# Dominant Motorsports intake



## dieseltweaker (Jun 2, 2009)

I just found this intake for a ls2 goat and was wondering if anyone has seen it or has one?

DMS 2005-2006 Pontiac GTO LS2 Air Intake Kit - Dominant Motorsports


----------



## svede1212 (Nov 1, 2005)

ya i have it's very expensive and the 90* right before the TB is less than ideal


----------



## dieseltweaker (Jun 2, 2009)

yea the price is a little to much i think. i think i might end up just getting a vararam. theyr alot less and hav the same basic function


----------



## chuckD (May 7, 2009)

I understand having more air makes the car more powerful and run better but does an air intake on an LS1 make a big difference or just a little difference. Also what does it do as far as sound wise, can you hear it sucking more air and does it make the exhaust any louder?


----------



## chuckD (May 7, 2009)

also is this the vararam you would get?
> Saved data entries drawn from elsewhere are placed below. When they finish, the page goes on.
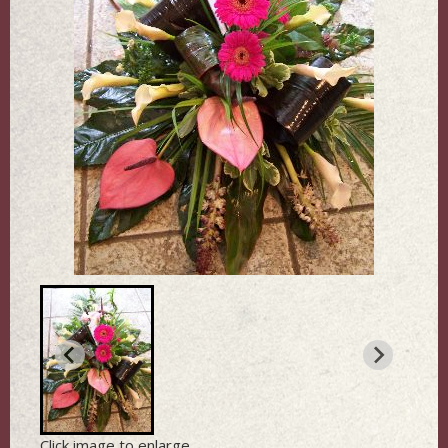
Click image to enlarge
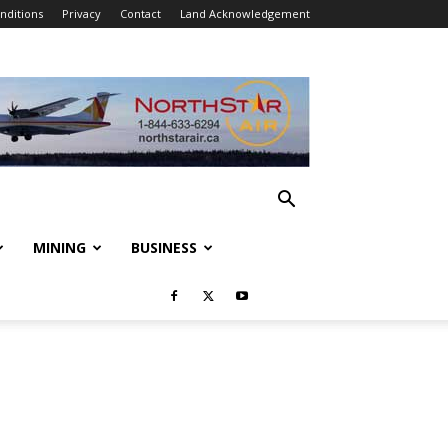
nditions
Privacy
Contact
Land Acknowledgement
MINING
BUSINESS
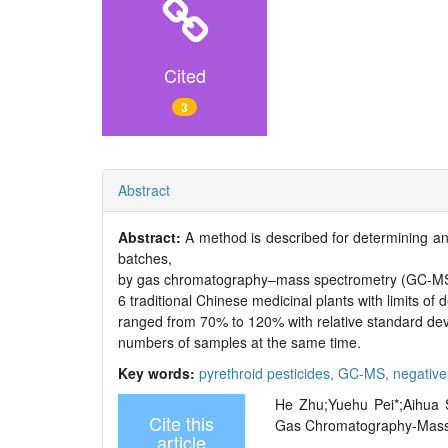
Cited
3
Abstract
Abstract:
A method is described for determining an
batches,
by gas chromatography–mass spectrometry (GC-MS) w
6 traditional Chinese medicinal plants with limits of
ranged from 70% to 120% with relative standard devia
numbers of samples at the same time.
Key words:
pyrethroid pesticides,
GC-MS,
negative
He Zhu;Yuehu Pei*;Aihua S
Cite this
Gas Chromatography-Mass Sp
article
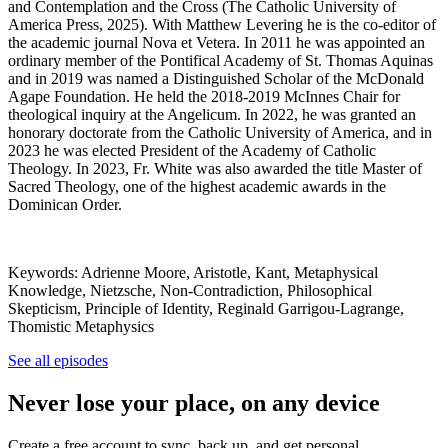
and Contemplation and the Cross (The Catholic University of
America Press, 2025). With Matthew Levering he is the co-editor of
the academic journal Nova et Vetera. In 2011 he was appointed an
ordinary member of the Pontifical Academy of St. Thomas Aquinas
and in 2019 was named a Distinguished Scholar of the McDonald
Agape Foundation. He held the 2018-2019 McInnes Chair for
theological inquiry at the Angelicum. In 2022, he was granted an
honorary doctorate from the Catholic University of America, and in
2023 he was elected President of the Academy of Catholic
Theology. In 2023, Fr. White was also awarded the title Master of
Sacred Theology, one of the highest academic awards in the
Dominican Order.
Keywords: Adrienne Moore, Aristotle, Kant, Metaphysical
Knowledge, Nietzsche, Non-Contradiction, Philosophical
Skepticism, Principle of Identity, Reginald Garrigou-Lagrange,
Thomistic Metaphysics
See all episodes
Never lose your place, on any device
Create a free account to sync, back up, and get personal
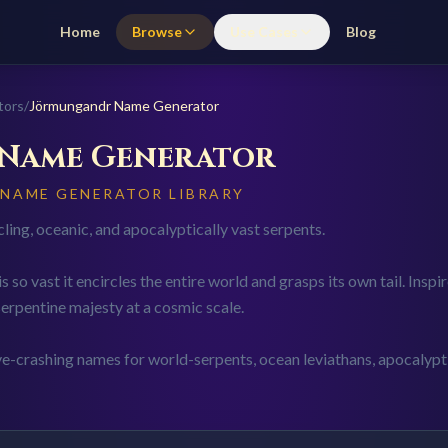
Home
Browse
Use Cases
Blog
tors
/
Jörmungandr
Name Generator
Name Generator
 NAME GENERATOR LIBRARY
ing, oceanic, and apocalyptically vast serpents.
 so vast it encircles the entire world and grasps its own tail. Ins
erpentine majesty at a cosmic scale.
ve-crashing names for world-serpents, ocean leviathans, apocalyp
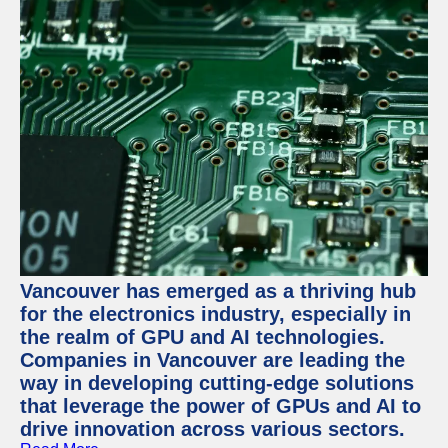
Vancouver has emerged as a thriving hub
for the electronics industry, especially in
the realm of GPU and AI technologies.
Companies in Vancouver are leading the
way in developing cutting-edge solutions
that leverage the power of GPUs and AI to
drive innovation across various sectors.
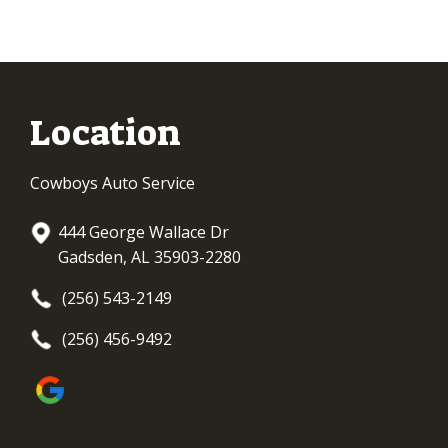
Location
Cowboys Auto Service
444 George Wallace Dr
Gadsden, AL 35903-2280
(256) 543-2149
(256) 456-9492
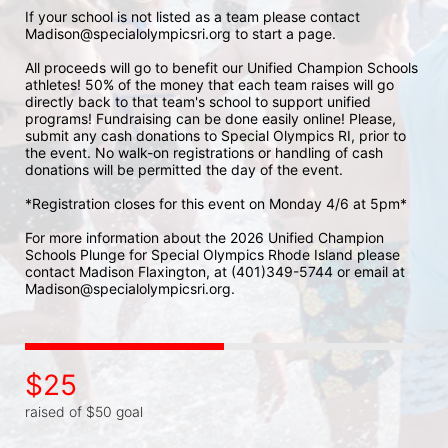
If your school is not listed as a team please contact 
Madison@specialolympicsri.org to start a page. 
All proceeds will go to benefit our Unified Champion Schools 
athletes! 50% of the money that each team raises will go 
directly back to that team's school to support unified 
programs! Fundraising can be done easily online! Please, 
submit any cash donations to Special Olympics RI, prior to 
the event. No walk-on registrations or handling of cash 
donations will be permitted the day of the event. 
*Registration closes for this event on Monday 4/6 at 5pm*
For more information about the 2026 Unified Champion 
Schools Plunge for Special Olympics Rhode Island please 
contact Madison Flaxington, at (401)349-5744 or email at 
Madison@specialolympicsri.org.
$25
raised of $50 goal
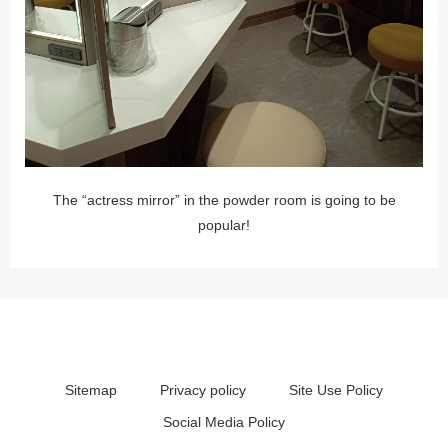
The “actress mirror” in the powder room is going to be
popular!
Sitemap
Privacy policy
Site Use Policy
Social Media Policy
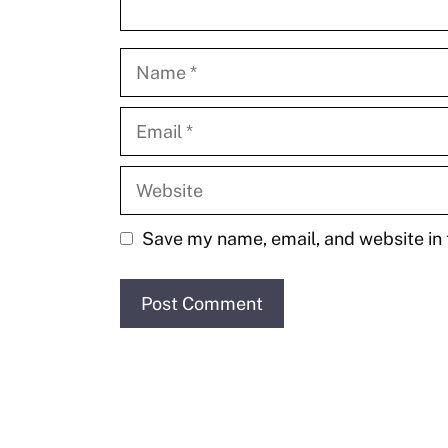
Name
Email
Website
Save my name, email, and website in 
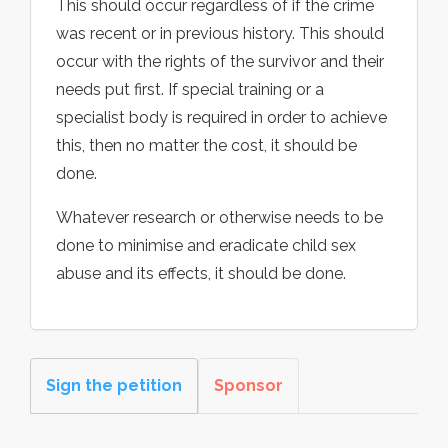
This should occur regardless of if the crime
was recent or in previous history. This should
occur with the rights of the survivor and their
needs put first. If special training or a
specialist body is required in order to achieve
this, then no matter the cost, it should be
done.
Whatever research or otherwise needs to be
done to minimise and eradicate child sex
abuse and its effects, it should be done.
Sign the petition
Sponsor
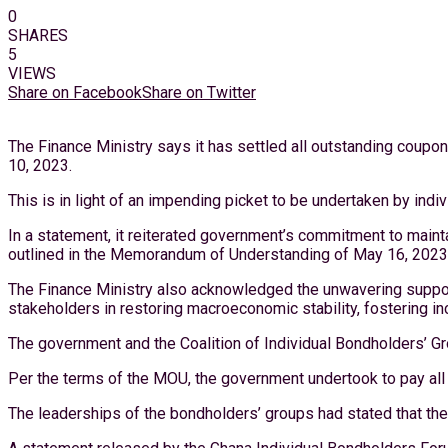
0
SHARES
5
VIEWS
Share on Facebook
Share on Twitter
The Finance Ministry says it has settled all outstanding coupon
10, 2023.
This is in light of an impending picket to be undertaken by ind
In a statement, it reiterated government’s commitment to maint
outlined in the Memorandum of Understanding of May 16, 2023
The Finance Ministry also acknowledged the unwavering support o
stakeholders in restoring macroeconomic stability, fostering in
The government and the Coalition of Individual Bondholders’ 
Per the terms of the MOU, the government undertook to pay all
The leaderships of the bondholders’ groups had stated that the 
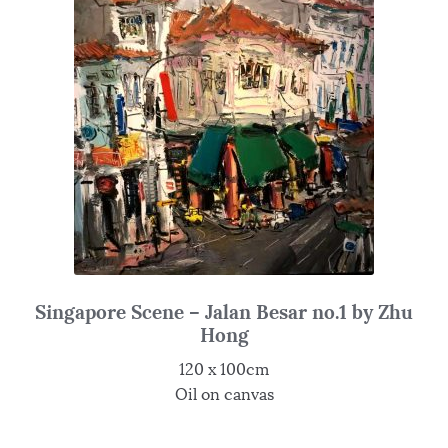
Singapore Scene – Jalan Besar no.1 by Zhu
Hong
120 x 100cm
Oil on canvas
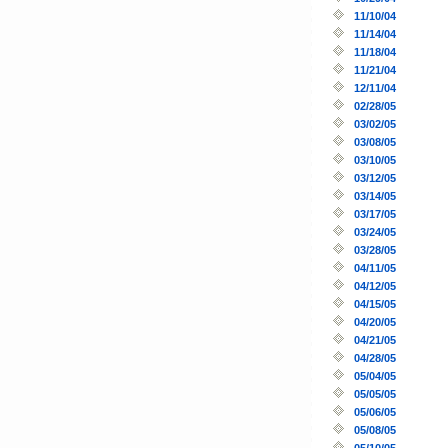
11/10/04
11/14/04
11/18/04
11/21/04
12/11/04
02/28/05
03/02/05
03/08/05
03/10/05
03/12/05
03/14/05
03/17/05
03/24/05
03/28/05
04/11/05
04/12/05
04/15/05
04/20/05
04/21/05
04/28/05
05/04/05
05/05/05
05/06/05
05/08/05
05/10/05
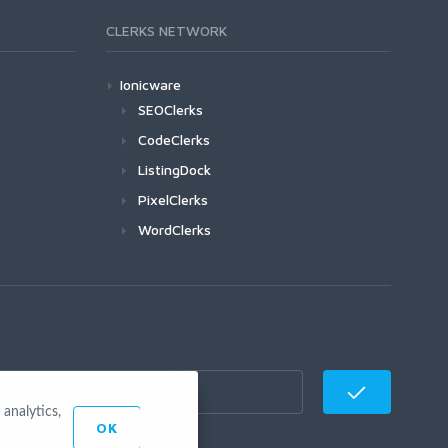
CLERKS NETWORK
Ionicware
SEOClerks
CodeClerks
ListingDock
PixelClerks
WordClerks
analytics,
OK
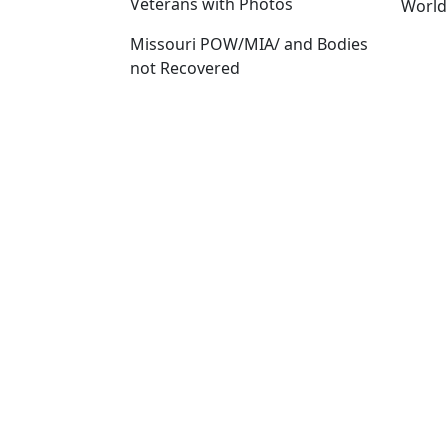
Veterans with Photos
World
Missouri POW/MIA/ and Bodies
not Recovered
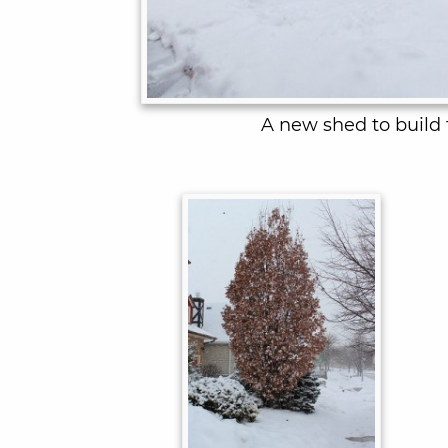
A new shed to build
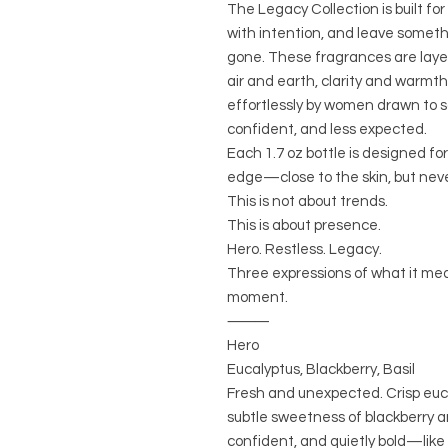
The Legacy Collection is built fo
with intention, and leave someth
gone. These fragrances are laye
air and earth, clarity and warmth 
effortlessly by women drawn to
confident, and less expected.
Each 1.7 oz bottle is designed f
edge—close to the skin, but neve
This is not about trends.
This is about presence.
Hero. Restless. Legacy.
Three expressions of what it me
moment.
⸻
Hero
Eucalyptus, Blackberry, Basil
Fresh and unexpected. Crisp euc
subtle sweetness of blackberry a
confident, and quietly bold—like c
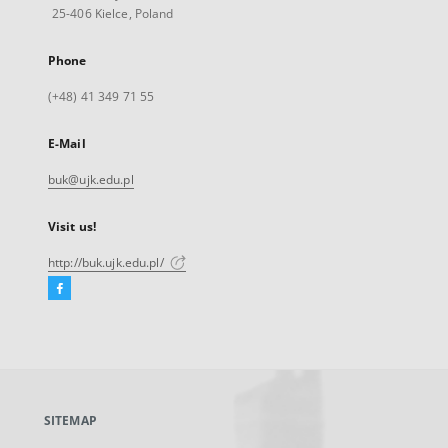
25-406 Kielce, Poland
Phone
(+48) 41 349 71 55
E-Mail
buk@ujk.edu.pl
Visit us!
http://buk.ujk.edu.pl/
Facebook
External
link,
will
open
in
a
SITEMAP
new
tab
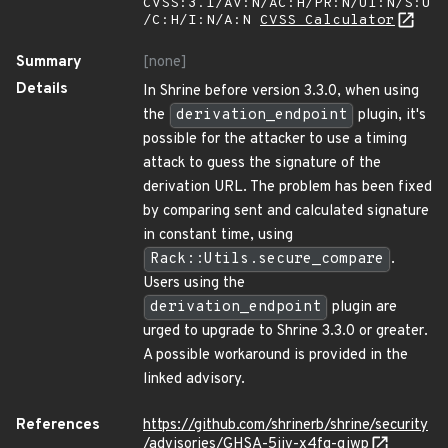
CVSS:3.1/AV:N/AC:H/PR:N/UI:N/S:U
/C:H/I:N/A:N
CVSS Calculator
Summary
[none]
Details
In Shrine before version 3.3.0, when using
the
derivation_endpoint
plugin, it's
possible for the attacker to use a timing
attack to guess the signature of the
derivation URL. The problem has been fixed
by comparing sent and calculated signature
in constant time, using
Rack::Utils.secure_compare
.
Users using the
derivation_endpoint
plugin are
urged to upgrade to Shrine 3.3.0 or greater.
A possible workaround is provided in the
linked advisory.
References
https://github.com/shrinerb/shrine/security
/advisories/GHSA-5jjv-x4fq-qjwp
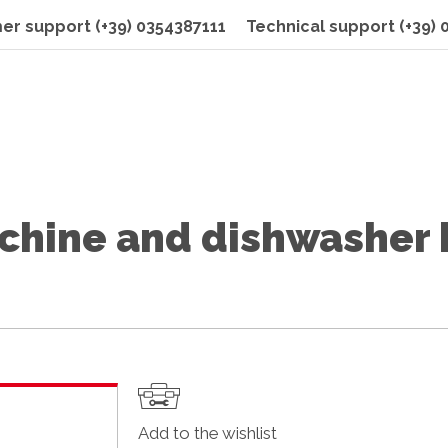
er support
(+39) 0354387111
Technical support
(+39)
hine and dishwasher 
Add to the wishlist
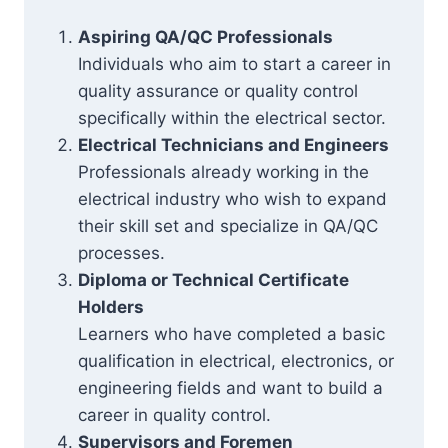
Aspiring QA/QC Professionals
Individuals who aim to start a career in
quality assurance or quality control
specifically within the electrical sector.
Electrical Technicians and Engineers
Professionals already working in the
electrical industry who wish to expand
their skill set and specialize in QA/QC
processes.
Diploma or Technical Certificate
Holders
Learners who have completed a basic
qualification in electrical, electronics, or
engineering fields and want to build a
career in quality control.
Supervisors and Foremen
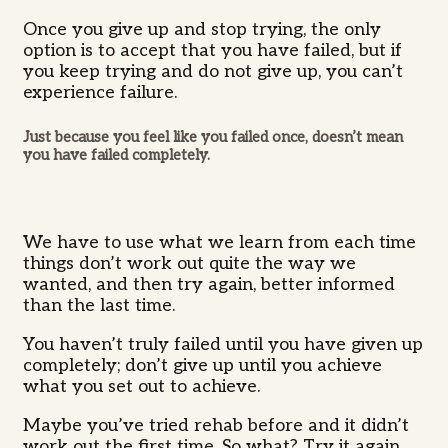
Once you give up and stop trying, the only
option is to accept that you have failed, but if
you keep trying and do not give up, you can’t
experience failure.
Just because you feel like you failed once, doesn’t mean
you have failed completely.
We have to use what we learn from each time
things don’t work out quite the way we
wanted, and then try again, better informed
than the last time.
You haven’t truly failed until you have given up
completely; don’t give up until you achieve
what you set out to achieve.
Maybe you’ve tried rehab before and it didn’t
work out the first time. So what? Try it again.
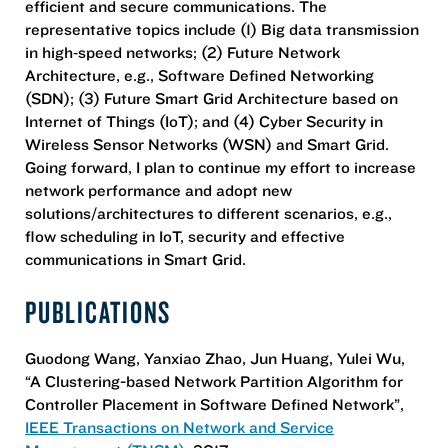
efficient and secure communications. The
representative topics include (1) Big data transmission
in high‐speed networks; (2) Future Network
Architecture, e.g., Software Defined Networking
(SDN); (3) Future Smart Grid Architecture based on
Internet of Things (IoT); and (4) Cyber Security in
Wireless Sensor Networks (WSN) and Smart Grid.
Going forward, I plan to continue my effort to increase
network performance and adopt new
solutions/architectures to different scenarios, e.g.,
flow scheduling in IoT, security and effective
communications in Smart Grid.
PUBLICATIONS
Guodong Wang, Yanxiao Zhao, Jun Huang, Yulei Wu,
“A Clustering-based Network Partition Algorithm for
Controller Placement in Software Defined Network”,
IEEE Transactions on Network and Service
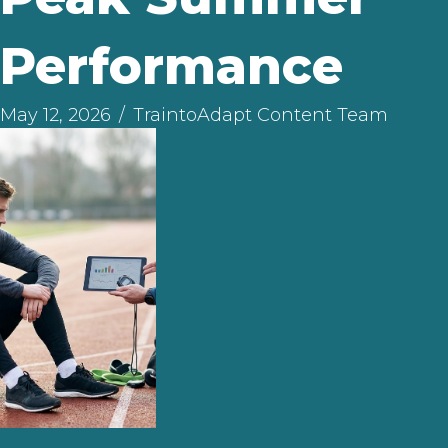
Performance
May 12, 2026
/
TraintoAdapt Content Team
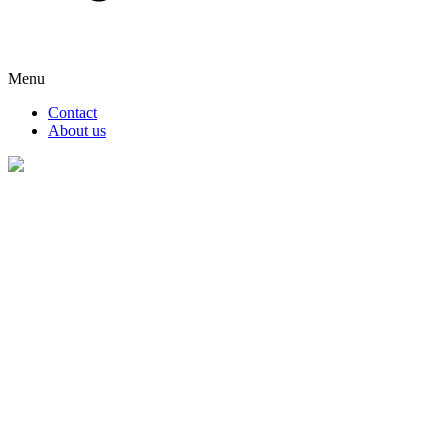
Menu
Contact
About us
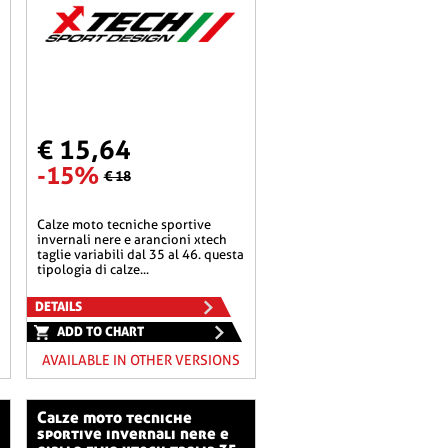
€ 15,64
-15%
€ 18
calze moto tecniche sportive
invernali nere e arancioni xtech
taglie variabili dal 35 al 46. questa
tipologia di calze...
DETAILS
ADD TO CHART
AVAILABLE IN OTHER VERSIONS
calze moto tecniche
sportive invernali nere e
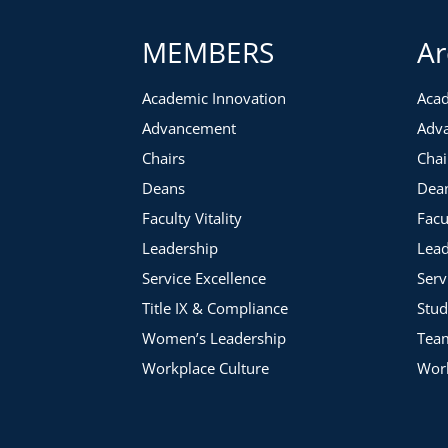
MEMBERS
Ar
Academic Innovation
Acad
Advancement
Adv
Chairs
Chai
Deans
Dea
Faculty Vitality
Facu
Leadership
Lead
Service Excellence
Serv
Title IX & Compliance
Stud
Women’s Leadership
Tea
Workplace Culture
Work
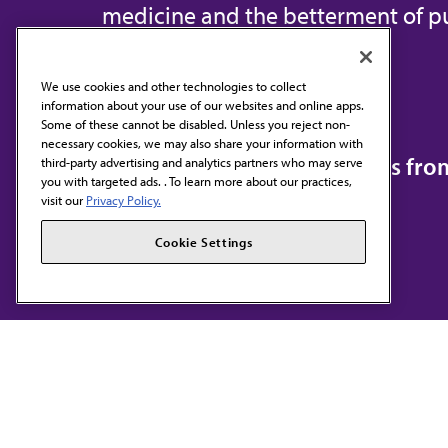
medicine and the betterment of pu
We use cookies and other technologies to collect
information about your use of our websites and online apps.
Contact Us
Some of these cannot be disabled. Unless you reject non-
necessary cookies, we may also share your information with
Subscribe to free newsletters fr
third-party advertising and analytics partners who may serve
you with targeted ads. . To learn more about our practices,
visit our
Privacy Policy.
Cookie Settings
AMA HOME
JAMA NETWORK™
F
S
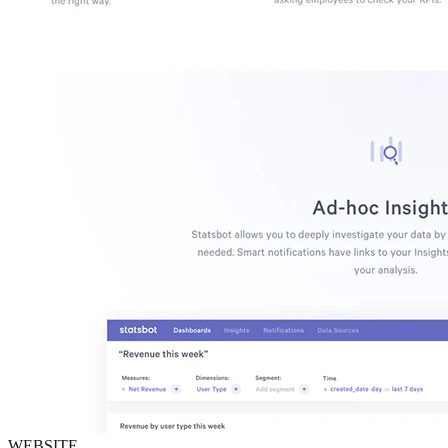
WEBSITE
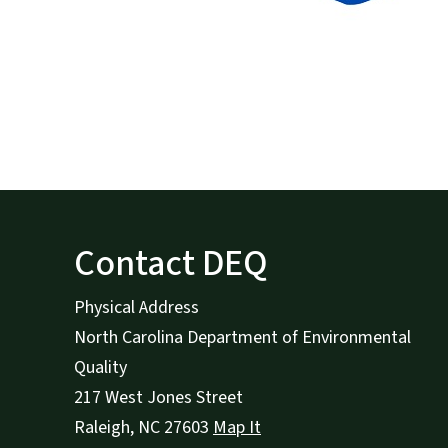
Contact DEQ
Physical Address
North Carolina Department of Environmental
Quality
217 West Jones Street
Raleigh
,
NC
27603
Map It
Vararam VR-B2 - VaraRam VR-B2 Cold Air Kits – SummitRacing.com and does anyone have pictures of this installed?


----------



## svede1212 (Nov 1, 2005)

on a stockish LS1 an intake is going to make little difference. most that purport to be "cold" air intakes aren't any better than the stock box. there are some that do work better than others tho.


----------